Ronald Aalders wrote:Interesting line if thought but in my opinion not relevant.
I guess that depends on your perspective. Hoof horn integrity and pressure on the heels is highly relevant to me...as I am sure it is to you. Working with lameness sometimes has a way of changing the priorities...and as Tom just stated above, sometimes we rob Peter to pay Paul.
Ronald Aalders wrote:The idea behind the banana is not like the drawing seems to suggest to provide pressure on the toe and heels as such.
I realize that may not be the idea behind the shoe. I am sure the purpose of the shoe has more relevance with the musculoskeletal system, HPA, tendon tension, etc. Again, if the foot surface of the shoe were flat, this would be a non-issue.
Ronald Aalders wrote:True in cases where a full fit of the quarters on the shoe is not possible the weight will be borne by toe and heel,...
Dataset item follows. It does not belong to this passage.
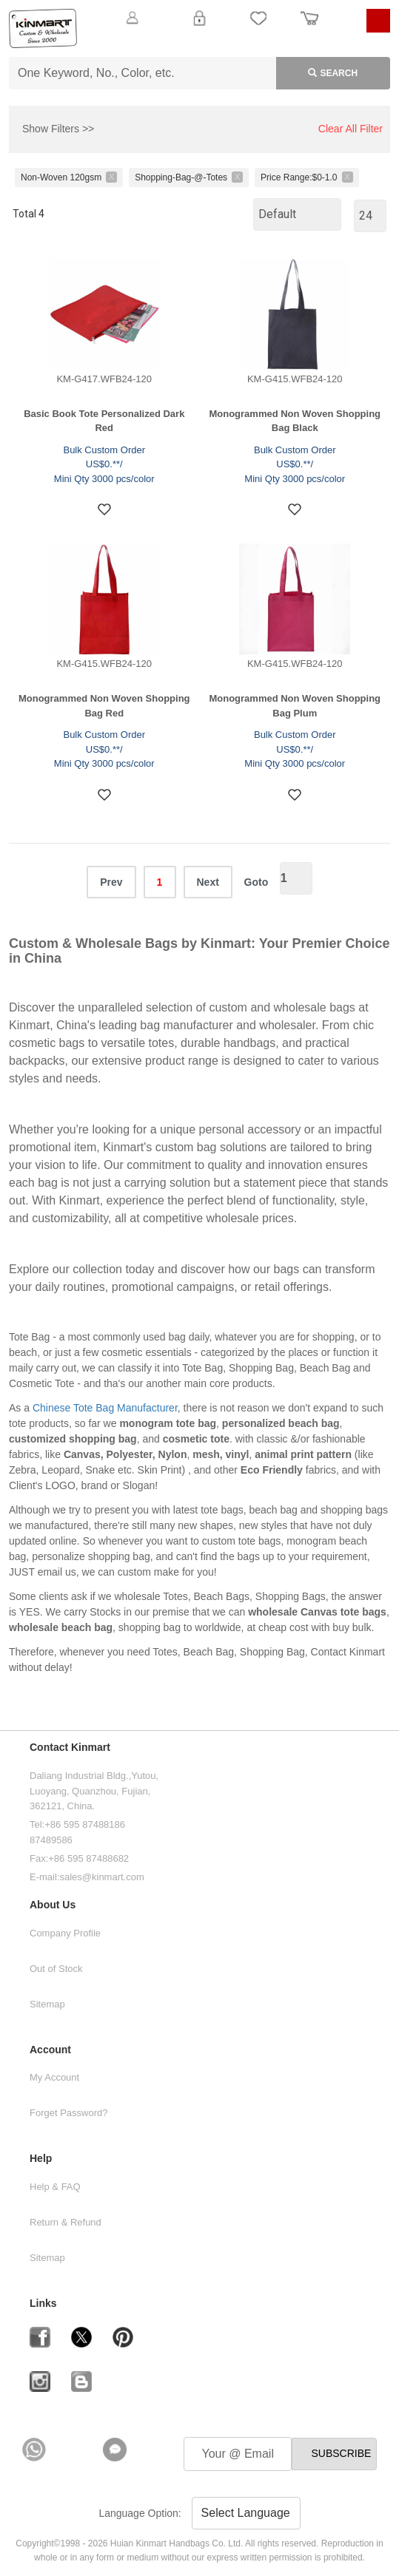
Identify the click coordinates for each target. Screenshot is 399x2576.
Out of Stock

The effect at the toe and heel, although diminished when there is full wall contact, is still present. Imagine stuffing a sponge down into a funnel. The ends of the sponge get pushed toward the center of the funnel as the center prolapses down to try to find contact. Even if you cut the sponge to fit the contour of the funnel, as it is pressed into the funnel, the ends are pushed toward the center.
Ronald Aalders wrote:...but I fail to see why this has the effect you suggest. If the trim lowers the heels enough for the COA to be as close to the middle of the ground contact of the foot, the "bending in" effect does not occur. Why would it, or maybe better, why would it be more as compared with a regular shoeing job?
In soft footing, the effect would be diminished as more of the solar surface of the foot accepts load (unless a rigid pad was placed between the shoe and foot). However, the location of the COA is irrelevant to my point...and the effect does indeed occur. If the shoe itself accepts any portion of the weight bearing of that limb, the angle that the heel tubules come into the shoe is lower (than it would be if the foot surface of the shoe was flat), the vector into those tubules also changes (vs. flat foot surface). The lower the angle formed between the heel and the shoe, the more the forces come into those tubules closer to perpendicular...as such, the vector is more "forward" than "up".
Ronald Aalders wrote:I think that a banana offers even less of that "bending in" effect you suggest because the strain of the landing is less, well, I think it must be.
As long as weight is being borne on the shoe, regardless of the exact point of the shoe that is in contact with the ground, the shoe itself will disperse that weight across the bearing surface. If that bearing surface includes heel horn, the direction of force will be more forward on those tubules in the heel than a flat shoe.
Ronald Aalders wrote:(No budget for measurements.....) Because of that "air wedge" as Redden calls it.
In the absence of subjective measurement, I will stick with the laws of vector addition.

However, it would be nice to have Pat nail one up with a force plate sandwiched in there to show the effect.